■ Work item
Exclude the pictures. Transcribe, exactly as written, the lines from the one with "in obtaining a" through the end of the entries below.

■ Supplied material
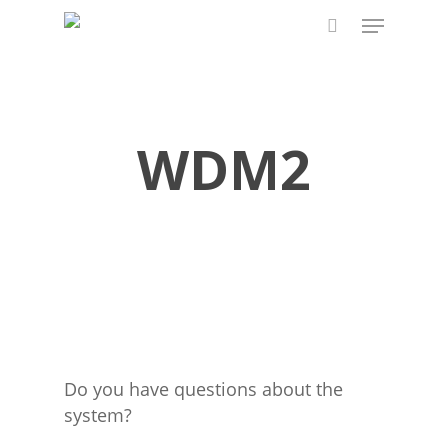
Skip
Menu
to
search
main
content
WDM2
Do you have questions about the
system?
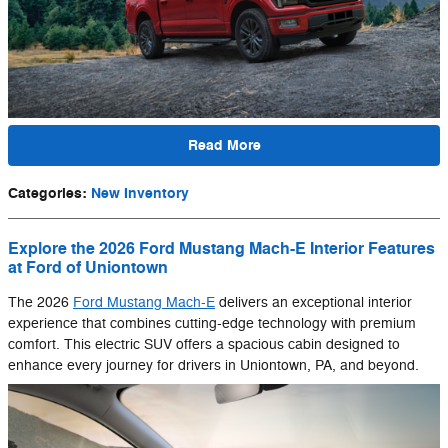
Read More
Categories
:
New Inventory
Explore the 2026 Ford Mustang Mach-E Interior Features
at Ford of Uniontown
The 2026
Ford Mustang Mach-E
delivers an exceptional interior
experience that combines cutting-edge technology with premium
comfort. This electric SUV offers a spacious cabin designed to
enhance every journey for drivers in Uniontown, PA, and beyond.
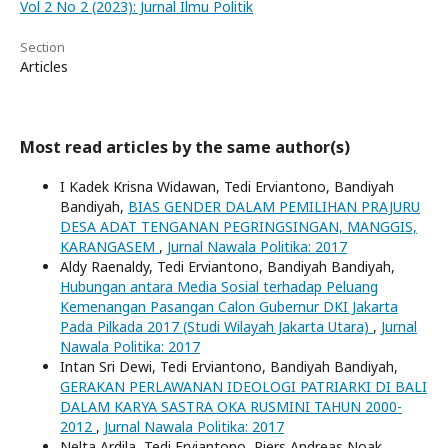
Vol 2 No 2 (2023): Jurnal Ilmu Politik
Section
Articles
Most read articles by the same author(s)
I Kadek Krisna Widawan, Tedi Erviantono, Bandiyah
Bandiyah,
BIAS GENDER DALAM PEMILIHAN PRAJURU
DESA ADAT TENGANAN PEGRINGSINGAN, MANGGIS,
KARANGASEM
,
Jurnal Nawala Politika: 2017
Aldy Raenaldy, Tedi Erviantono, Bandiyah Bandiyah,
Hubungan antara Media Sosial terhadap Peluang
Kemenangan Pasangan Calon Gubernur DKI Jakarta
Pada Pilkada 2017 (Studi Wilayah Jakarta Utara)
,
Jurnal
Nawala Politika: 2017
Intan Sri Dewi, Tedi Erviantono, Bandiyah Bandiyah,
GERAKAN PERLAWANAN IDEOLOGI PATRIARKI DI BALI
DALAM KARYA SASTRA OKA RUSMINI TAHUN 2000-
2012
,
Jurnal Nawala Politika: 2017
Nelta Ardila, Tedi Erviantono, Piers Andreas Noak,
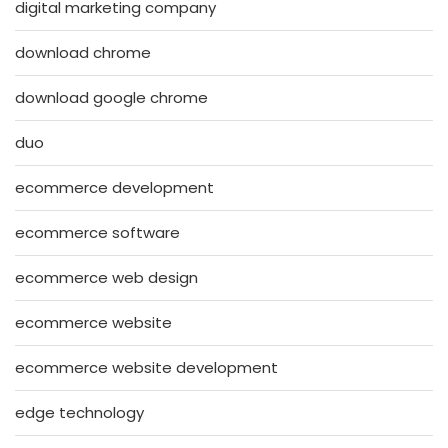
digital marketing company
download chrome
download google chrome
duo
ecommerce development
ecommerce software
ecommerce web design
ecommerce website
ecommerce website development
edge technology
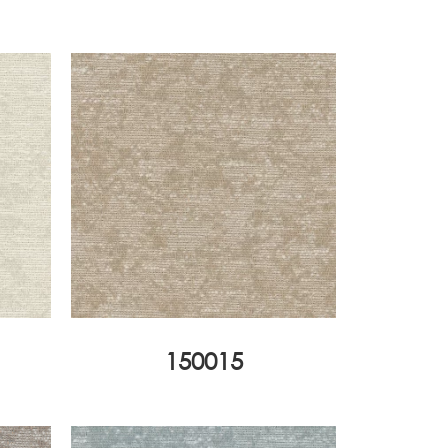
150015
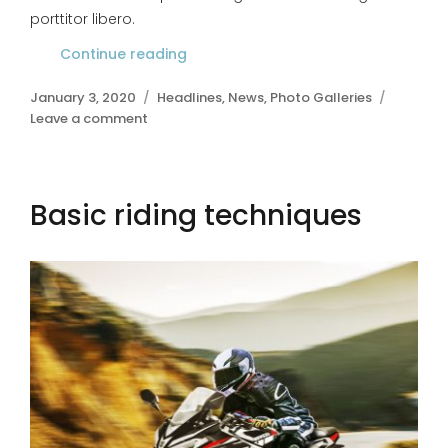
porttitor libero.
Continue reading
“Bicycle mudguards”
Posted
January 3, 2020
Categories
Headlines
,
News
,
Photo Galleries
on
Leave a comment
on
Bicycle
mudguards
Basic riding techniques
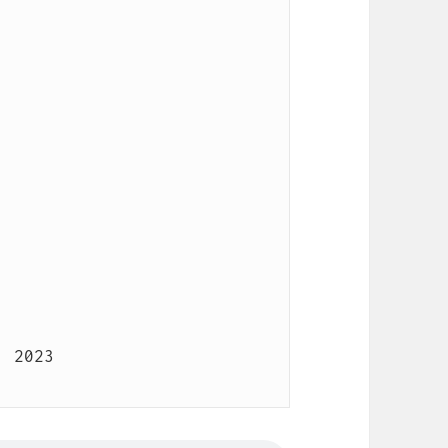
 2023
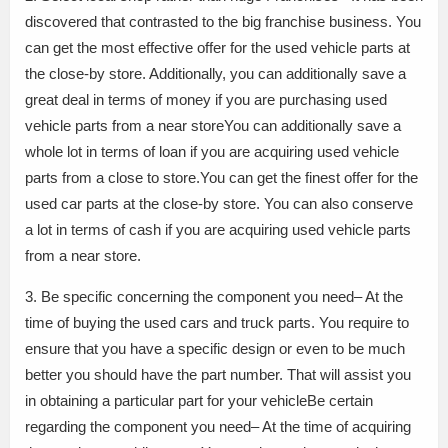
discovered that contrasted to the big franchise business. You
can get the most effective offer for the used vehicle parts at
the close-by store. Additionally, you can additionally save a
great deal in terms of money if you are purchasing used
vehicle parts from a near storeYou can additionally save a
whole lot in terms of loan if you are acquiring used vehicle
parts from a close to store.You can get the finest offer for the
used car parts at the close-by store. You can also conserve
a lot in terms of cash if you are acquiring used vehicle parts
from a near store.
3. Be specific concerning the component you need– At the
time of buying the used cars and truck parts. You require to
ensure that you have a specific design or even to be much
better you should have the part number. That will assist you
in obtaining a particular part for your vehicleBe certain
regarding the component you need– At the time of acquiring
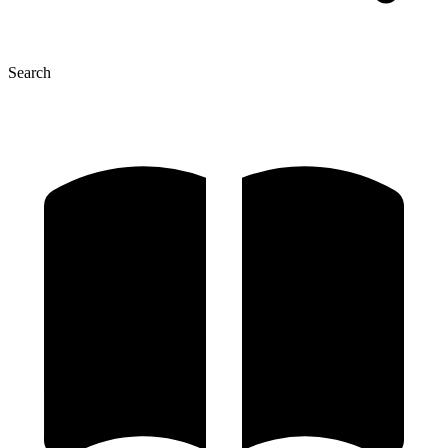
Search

■ Problem solution
in obtaining a particular part for your vehicleBe certain
regarding the component you need– At the time of acquiring
Search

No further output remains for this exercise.